Poster Presentation 44th Lorne Genome Conference 2023

Statistical modelling for single cell ATAC-seq data (#215)

Aaron Wing Cheung Kwok 1 2 , Heejung Shim 1 , Davis J McCarthy 1 2
  1. Melbourne Integrative Genomics/School of Mathematics and Statistics, Faculty of Science, The University of Melbourne, Melbourne, VIC, Australia
  2. St. Vincent's Institute of Medical Research, Melbourne, VIC, Australia

Recently, single-cell Assay for Transposase Accessible Chromatin (scATAC-seq) has emerged as a promising technique to study chromatin accessibility and gene regulation at single-cell resolution. As with virtually all modern 'omics data appropriately performing statistical analysis on scATAC-seq data is a key challenge. One major hurdle is that chromatin accessibility is widely considered to be binary, hence binarization of the count matrix is a common first step in many scATAC-seq pipelines, followed by Latent Semantic Indexing (LSI) for dimensionality reduction and subsequent downstream tasks. However, recent studies show that the scATAC-seq counts are quantitative instead of qualitative, which violates the assumption of most tools. A deep understanding of statistical properties of scATAC-seq counts is also lacking. Here we show that using the newly proposed counting strategy by Miao and Kim (2022), Paired-Insertion-Counting (PIC), chromatin accessibility counts display characteristics similar to single-cell RNA sequencing (scRNA-seq).
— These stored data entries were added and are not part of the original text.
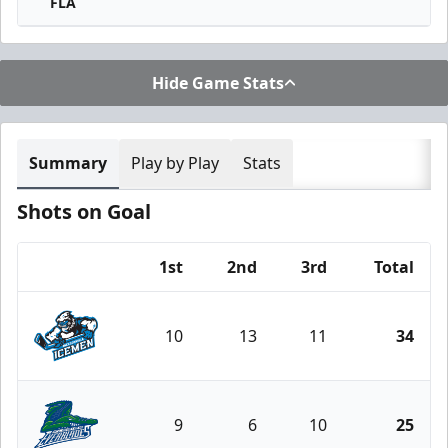
FLA
Hide Game Stats
Summary
Play by Play
Stats
Shots on Goal
1st
2nd
3rd
Total
Team
10
13
11
34
Jacksonville Icemen
9
6
10
25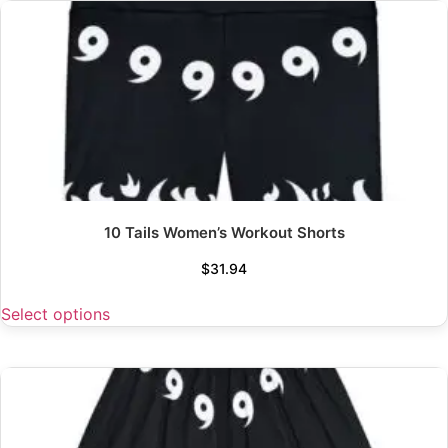
10 Tails Women’s Workout Shorts
$
31.94
Select options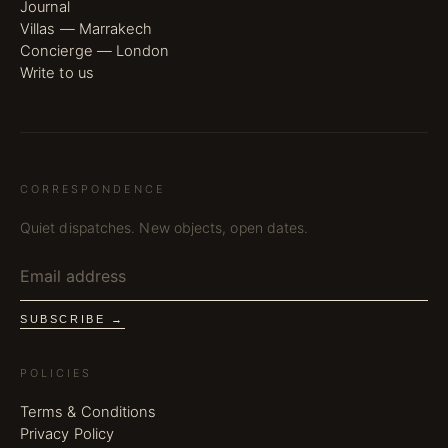
Journal
Villas — Marrakech
Concierge — London
Write to us
CORRESPONDENCE
Quiet dispatches. New objects, open dates.
SUBSCRIBE →
POLICIES
Terms & Conditions
Privacy Policy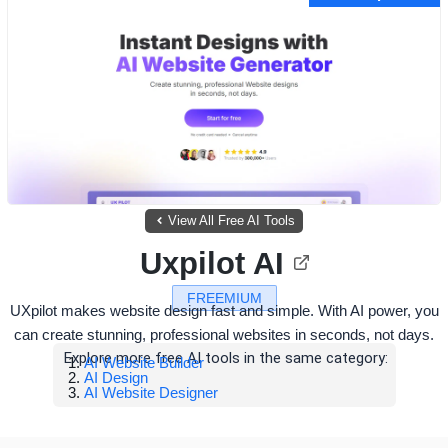
View All Free AI Tools
Uxpilot AI
FREEMIUM
UXpilot makes website design fast and simple. With AI power, you
can create stunning, professional websites in seconds, not days.
Explore more free AI tools in the same category:
AI Website Builder
AI Design
AI Website Designer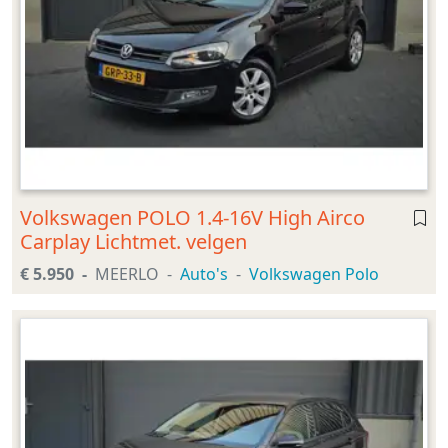
Volkswagen POLO 1.4-16V High Airco
Carplay Lichtmet. velgen
€ 5.950
MEERLO
Auto's
Volkswagen Polo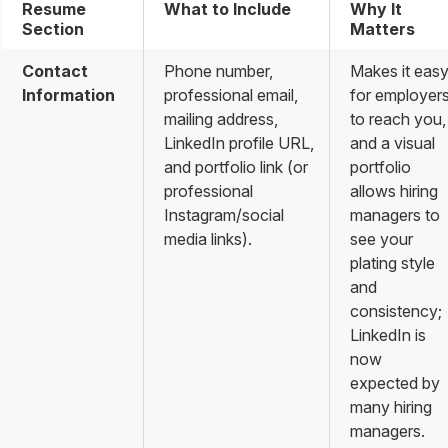
Resume
What to Include
Why It
Section
Matters
Contact
Phone number,
Makes it eas
Information
professional email,
for employer
mailing address,
to reach you,
LinkedIn profile URL,
and a visual
and portfolio link (or
portfolio
professional
allows hiring
Instagram/social
managers to
media links).
see your
plating style
and
consistency;
LinkedIn is
now
expected by
many hiring
managers.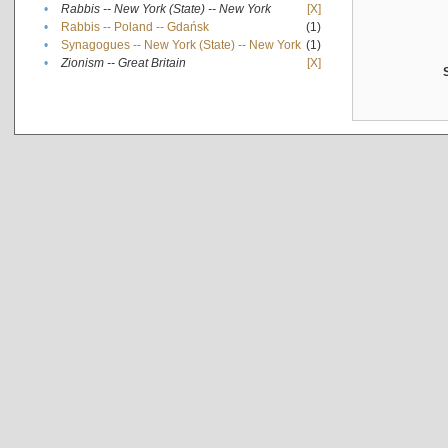
•
Rabbis -- New York (State) -- New York
[X]
•
Rabbis -- Poland -- Gdańsk
(1)
•
Synagogues -- New York (State) -- New York
(1)
•
Zionism -- Great Britain
[X]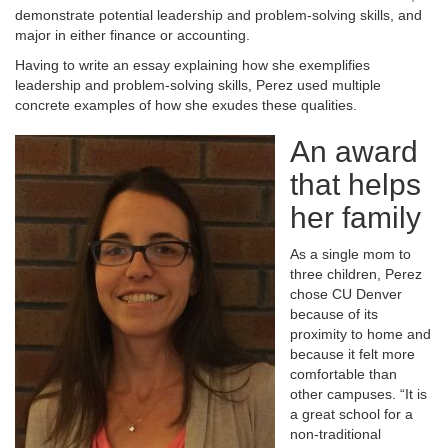
demonstrate potential leadership and problem-solving skills, and
major in either finance or accounting.
Having to write an essay explaining how she exemplifies
leadership and problem-solving skills, Perez used multiple
concrete examples of how she exudes these qualities.
An award
that helps
her family
As a single mom to
three children, Perez
chose CU Denver
because of its
proximity to home and
because it felt more
comfortable than
other campuses. “It is
a great school for a
non-traditional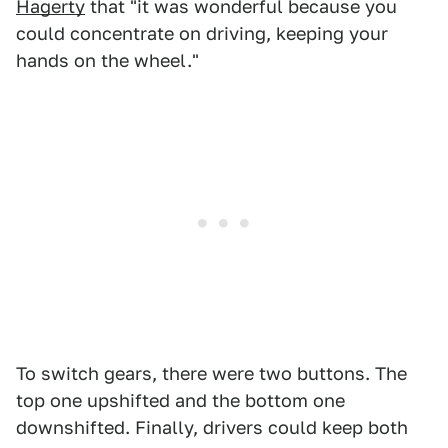
Hagerty
that "it was wonderful because you
could concentrate on driving, keeping your
hands on the wheel."
To switch gears, there were two buttons. The
top one upshifted and the bottom one
downshifted. Finally, drivers could keep both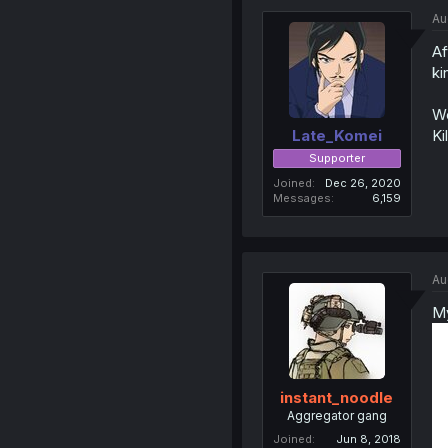
Au
Af
ki
We
Ki
Late_Komei
Supporter
Joined
Dec 26, 2020
Messages
6,159
Au
My
instant_noodle
Aggregator gang
Joined
Jun 8, 2018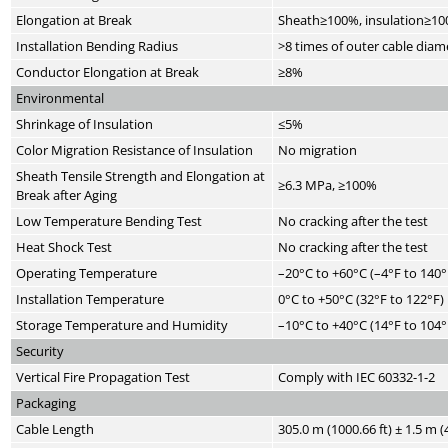
Elongation at Break
Sheath≥100%, insulation≥1
Installation Bending Radius
>8 times of outer cable diam
Conductor Elongation at Break
≥8%
Environmental
Shrinkage of Insulation
≤5%
Color Migration Resistance of Insulation
No migration
Sheath Tensile Strength and Elongation at
≥6.3 MPa, ≥100%
Break after Aging
Low Temperature Bending Test
No cracking after the test
Heat Shock Test
No cracking after the test
Operating Temperature
–20°C to +60°C (–4°F to 140°
Installation Temperature
0°C to +50°C (32°F to 122°F)
Storage Temperature and Humidity
–10°C to +40°C (14°F to 104°
Security
Vertical Fire Propagation Test
Comply with IEC 60332-1-2
Packaging
Cable Length
305.0 m (1000.66 ft) ± 1.5 m (4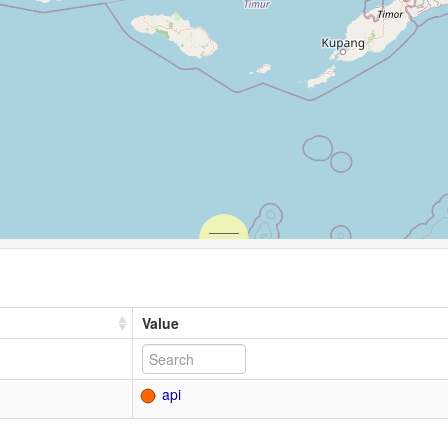
Value
api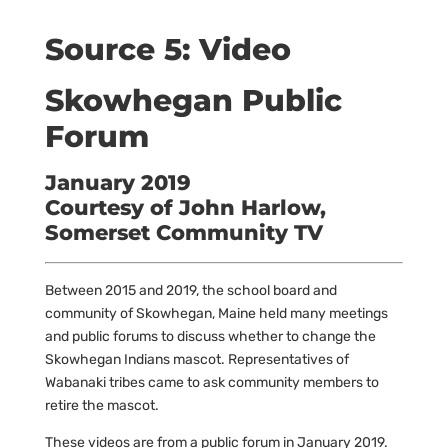
Source 5: Video
Skowhegan Public
Forum
January 2019
Courtesy of John Harlow,
Somerset Community TV
Between 2015 and 2019, the school board and
community of Skowhegan, Maine held many meetings
and public forums to discuss whether to change the
Skowhegan Indians mascot. Representatives of
Wabanaki tribes came to ask community members to
retire the mascot.
These videos are from a public forum in January 2019.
Our results also highlight the key differences in modelling scATAC-seq counts when compared to scRNA-seq and that existing normalisation methods should be used with caution when statistical models that assume homoscedasticity are involved in downstream analysis. Lastly, we propose a hierarchical model that provides a principled approach to infer the underlying chromatin accessibility states in scATAC-seq data and identify biologically heterogeneous features.